Well, it was hard on the Africans to be treated like cattle. I never
heard of the Nat Turner rebellion. I have heard of slaves buying their
own freedom. I don't know how it was done. I have heard of folks being
helped to run off. Grandma on mother's side had a brother run off from
Dalton, Mississippi to the North. After the war he come to Virginia.
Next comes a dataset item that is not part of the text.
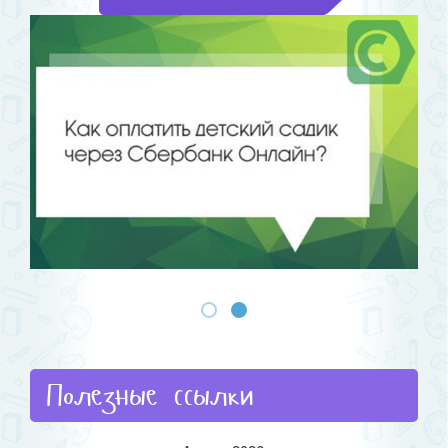
Полезные ссылки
"When freedom was declared we left and went to Wilmington and Wilson,
North Carolina. Dixon never told us we was free but at the end of the
year he gave my father a gray mule he had ploughed for a long time and
part of the crop. My mother jes picked us up and left her folks now. She
was cooking then I recollect. Folks jes went wild when they got turned
loose.

"My parents was first married under a twenty-five cents license law in
Virginia. After freedom they was remarried under a new law and the
license cost more but I forgot how much. They had fourteen children to
my knowing. After the war you could register under any name you give
yourself. My father went by the name of Right Dixon and mother Jilly
Dixon.

"The Ku Klux was bad. They was a band of land owners what took the law
in hand. I was a boy. I scared to be caught out. They took the place of
pattyrollers before freedom.

"I never went to public school but two days in my life. I went to night
school and paid Mr. J.C. Price and Mr. S.H. Vick to teach me. My father
got his leg shot off and I had to work. It kept me out of meanness. Work
and that woman has kept me right. I come to Arkansas, brought my wife
and one child, April 5, 1889. We come from Wilson, North Carolina. Her
people come from North Carolina and Moultrie, Georgia.

"I do vote. I sell eggs or a little something and keep my taxes paid up.
It look like I'm the kind of folks the government would help--them that
works and tries hard to have something--but seems like they don't get no
help. They wouldn't help me if I was bout to starve. I vote a Republican
ticket."


NOTE: On the wall in the dining room, used as a sitting room, was a
framed picture of Booker T. Washington and Teddy Roosevelt sitting at a

round-shaped hotel dining table ready to be served. Underneath the
picture in large print was "Equality." I didn't appear to ever see the
picture.

This negro is well-fixed for living at home. He is large and very black,
but his wife is a light mulatto with curly, nearly-straightened hair.